Example Thank you. I think we have covered everything. Before we finish the interview I would like to take the opportunity to ask if you have any reservations about my suitability for this role?
57. How would you go about establishing your credibility quickly As Steel Rod Buster with the team?
Fully understand my responsibilities, work hard and exceed expectations, learn as much as possible, help others as much as possible, understand what my teammates' goals and needs are, be on time, and gain a mentor.
58. What kind of salary do you need As Steel Rod Buster?
This is a loaded question and a nasty little game that you will probably lose if you answer first. So, do not answer it. Instead, say something like, that's a tough question. Can you tell me the range for this position? In most cases, the interviewer, taken off guard, will tell you. If not, say that it can depend on the details of the job. Then give a wide range.
59. Do you work well under pressure?
Yes.. When it comes down to the wire, the best thing I can to remain focused, have some flexibility, and understand priorities.. Giving them attention in the order they are needed.
60. If I talked to your three biggest fans, who would they be and why?
If you can reference three professionals with executive titles (CXO, VP, Director, Manager), that carries a lot of weight. Make sure you highlight how you've helped them achieve their biggest objectives and how that's made them your fan.
61. How would you define success?
Success is defined differently for everybody. Just make sure the parameters are defined by you with regards to work life balance, financial gain, career growth, achievements, creating meaningful work / products and so forth. If you can clearly articulate what it means to you that is a strong answer.
62. What types of personalities do you work with best?
In the past, I have found it difficult to work with others who see themselves as better than others, who can take criticism, and who refuse to work with others. I have found it challenging to work with them b/c I am a team oriented person who feels the importance of working together over the needs of the individual especially in a learning environment.
63. How do you handle stressful situations?
By remaining calm, weighing out all my options and executing a plan to get the situation resolve .
64. How do you keep each member of the team involved and motivated?
Many managers mistakenly think that money is the prime motivator for their employees. However, according to surveys by several different companies, money is consistently ranked five or lower by most employees. So if money is not the best way to motivate your team, what is?
Employees' three most important issues according to employees are:
☛ A sense of accomplishment
65. Does your boss know you're here today?
Usually, you probably haven't told your boss for obvious reasons.
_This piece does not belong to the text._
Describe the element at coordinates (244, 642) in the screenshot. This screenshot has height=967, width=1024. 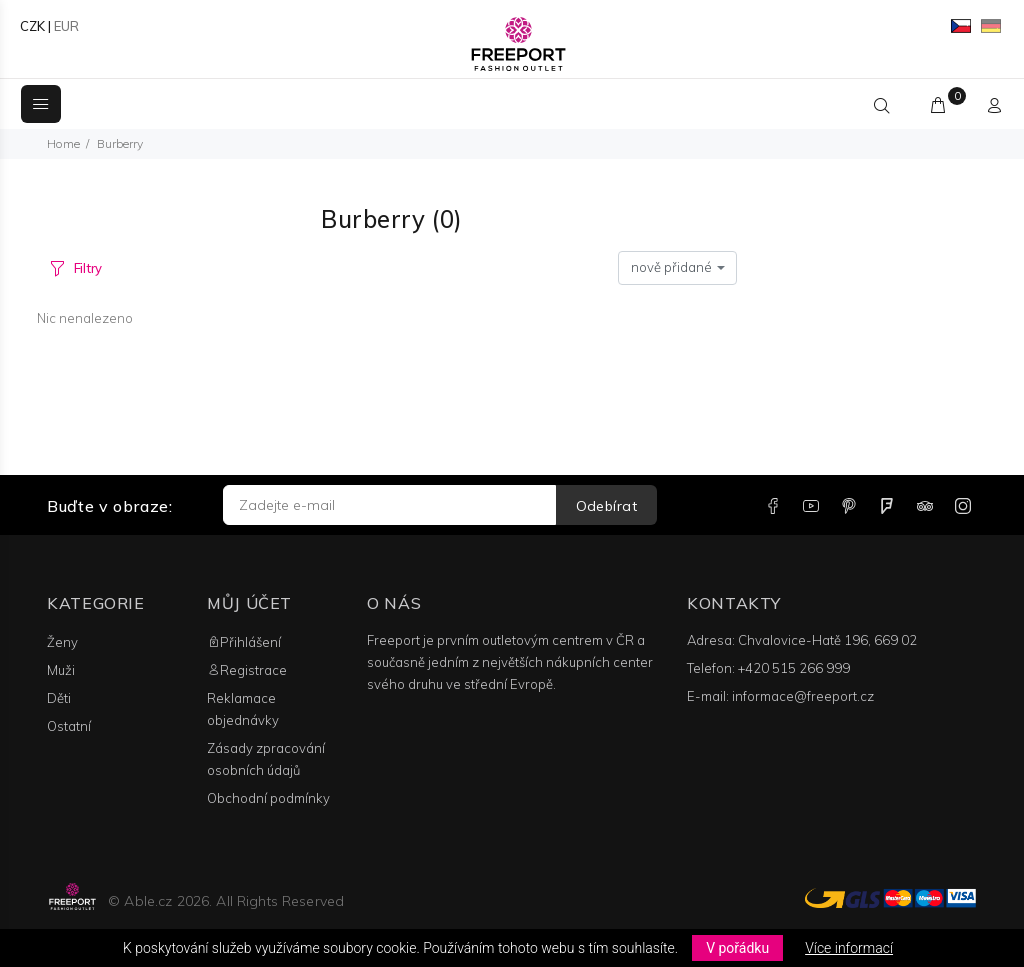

So it's ok to say that they do not. You don't want to upset the balance at your current job after all and nothing is guaranteed in an interview. The interviewer should understand this stance.
66. Describe to me the position As Steel Rod Buster you're applying for?
This is a “homework” question, too, but it also gives some clues as to the perspective the person brings to the table. The best preparation you can do is to read the job description and repeat it to yourself in your own words so that you can do this smoothly at the interview.